Clearly, these 18 equations all belong to a system of linear equations with multiple variables, with the number of independent variables reaching up to 81. Given that constructing Sudoku puzzles without numerical constraints is relatively straightforward, new known Sudoku instances can be created. The difference in numbers between each newly constructed known Sudoku and the original known Sudoku can be precisely calculated. Consequently, the new column equations are interrelated with the original 18 equations and form a system of linearly independent equations. Using this method, several more equations can be constructed, for example, by using 8 new Sudoku puzzles to create 8 systems, each containing 18 equations, and then applying Gaussian elimination to solve the system of linear equations. It has been proven that when the number of linearly independent equations is at least as many as the number of independent variables, solving the system of linear equations using Gaussian elimination is a polynomial-time complexity algorithm [
7].
After obtaining the values from A1 to I9, assign unit values to the independent variables of each equation based on the differences.
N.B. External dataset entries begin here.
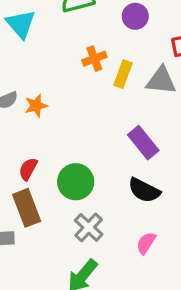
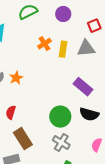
red semicircle: (28, 169) -> (11, 112), moved
green circle: (76, 182) -> (60, 117), moved

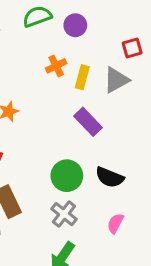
purple circle: (63, 14) -> (75, 25), moved
gray triangle: (86, 48) -> (116, 80), turned -30
purple rectangle: (83, 87) -> (88, 122), moved

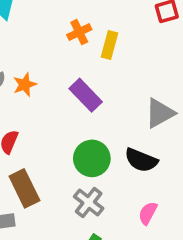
gray triangle: (116, 80) -> (160, 113), moved
purple rectangle: (88, 122) -> (86, 95), moved

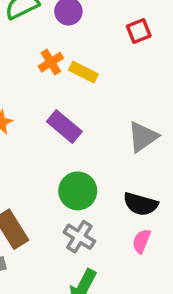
yellow rectangle: (109, 45) -> (83, 72), turned -72
black semicircle: (141, 160) -> (141, 204), moved

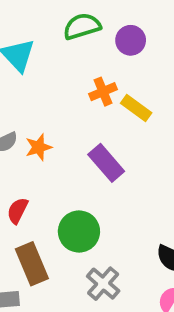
green circle: (78, 191) -> (79, 231), moved

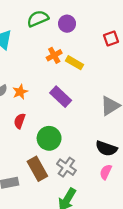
red semicircle: (17, 211) -> (20, 121), moved
brown rectangle: (32, 264) -> (37, 169), moved

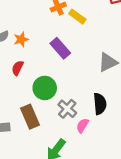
black semicircle: (106, 148) -> (100, 104), turned -120
gray cross: (66, 167) -> (67, 109), moved
pink semicircle: (106, 172) -> (82, 126), moved

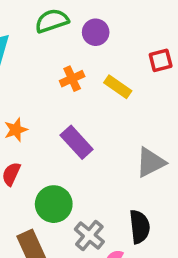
yellow rectangle: (77, 17) -> (118, 87), moved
Specifically, assign the values 1 to 9 to A, B, C, D, E, F, G, H, and I, respectively, and then multiply these values by A1 to I9 in sequence. This process yields a set of values that match the number of difference cells in each equation. Next, label the numbers in the unsolved Sudoku as variables X1 to X81. Based on formulas (1) to (9), establish 9 equations for the specific cell positions where the known Sudoku matches the specific difference. Similarly, based on another 8 Sudokus, 72 equations can be established. Then, use Gaussian elimination to solve for the values of X1 to X81 sequentially. Finally, using the difference calculation results between the unknown Sudoku and the known Sudoku, solve the unsolved Sudoku.